Carbon dioxide is a greenhouse gas and it is important to reduce carbon emissions to combat further global warming. Clearly, this cannot be achieved solely by using olivine. Measures to reduce carbon emissions continue to be urgently needed but capturing the CO2 that has already been emitted helps to limit the damage. The ability to predict how much CO2 olivine captures over time also has commercial benefits.
Why are accurate predictions useful?
Accurate predictions about capturing CO2 make it possible to compensate in demonstrable ways for carbon emissions in construction, for example. If compensation exceeds use, the surplus can be sold as credits. This means that there may be commercial benefits to investing in olivine as an alternative building material, for example to replace sand or gravel.
To make this possible, we want to continue work on the model after this study in order to make it user-friendly and maximise the number of potential olivine users. It should be pointed out that an extensive understanding of chemistry is required to use the present model properly. We are looking for partners to join us on this process of further development.
Weathering involves capturing CO2
To capture CO2, olivine must weather first. The two-year trial was designed to identify the conditions that favour this process and the speed of the process in the field. That knowledge could be used to improve the model.
The predictions from the expert model are accurate in terms of determining the natural weathering process and carbon capture.
Does nickel represent a problem for the application?
When olivine weathers, it releases another substance into the environment: nickel. There are European guidelines for the risk assessment of nickel. The trial also looked at the nickel load.
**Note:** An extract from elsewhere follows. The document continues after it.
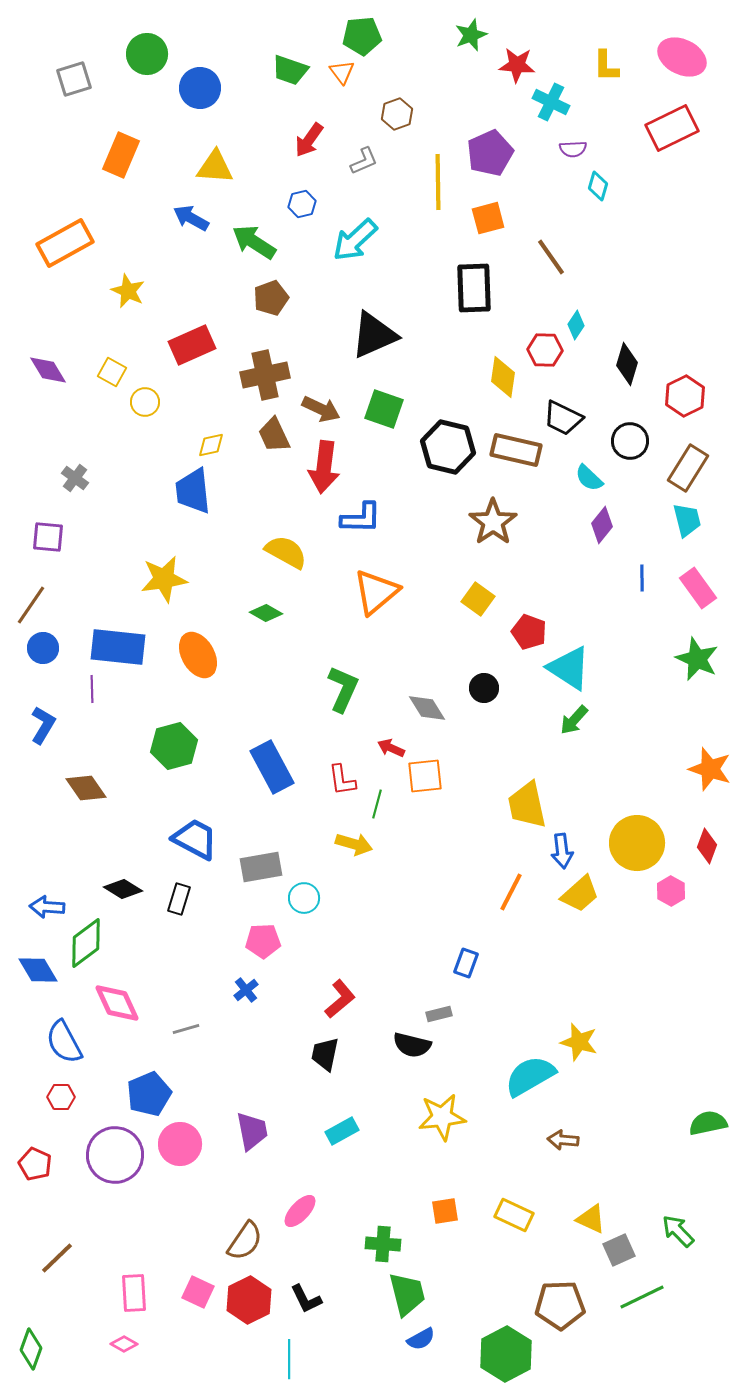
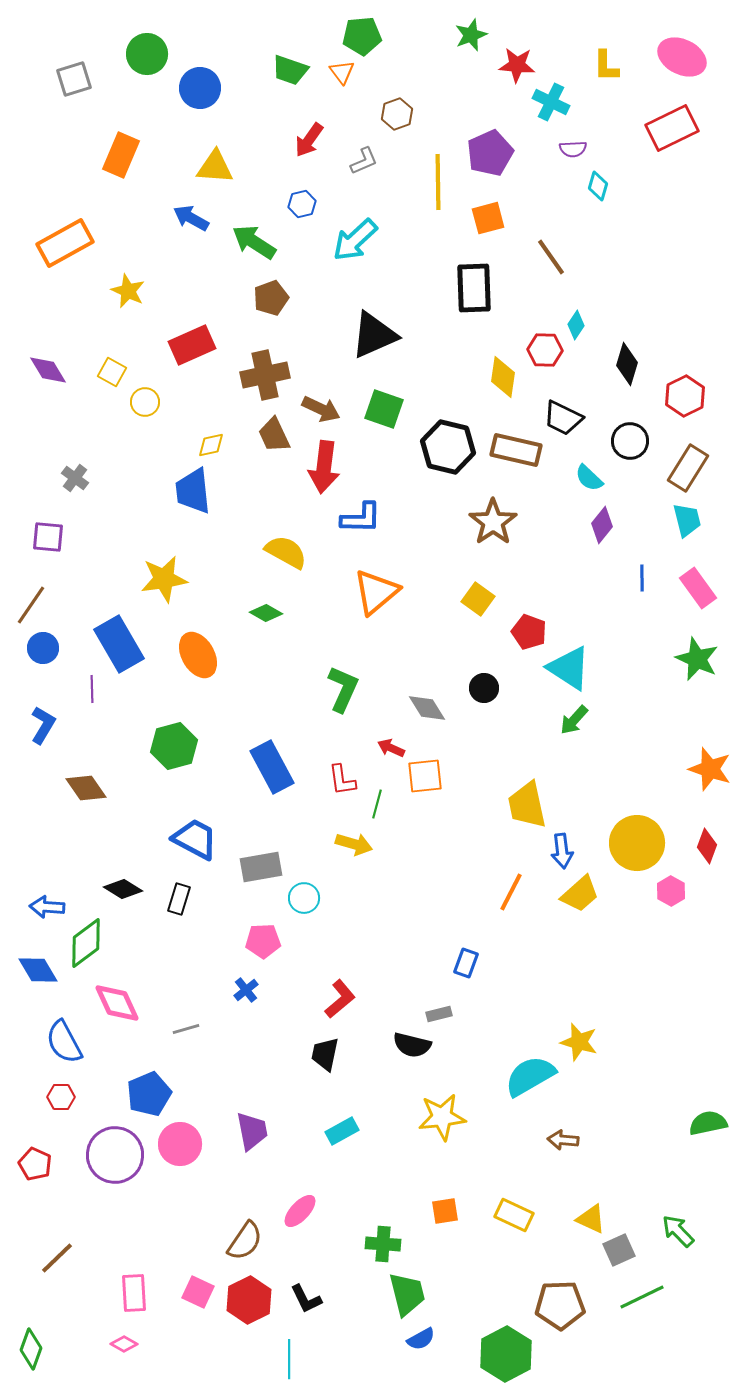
blue rectangle at (118, 647): moved 1 px right, 3 px up; rotated 54 degrees clockwise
In all cases, the level of contamination remained below the levels stated in the European guidelines.
The module to predict potential nickel contamination and assess it using statutory criteria has now been added to the expert model. In this trial, nickel concentrations did not exceed the guidelines.
Good to know: the trial was on land
When looking at the results about weathering and nickel, it should be remembered that the trial was conducted on land. No conclusions can therefore be drawn about application in fresh or salt water. Other chemical and ecological effects also play a role in those conditions. This area is being investigated separately, among other things in a study being conducted with the Netherlands Institute for Marine Research (NIOZ).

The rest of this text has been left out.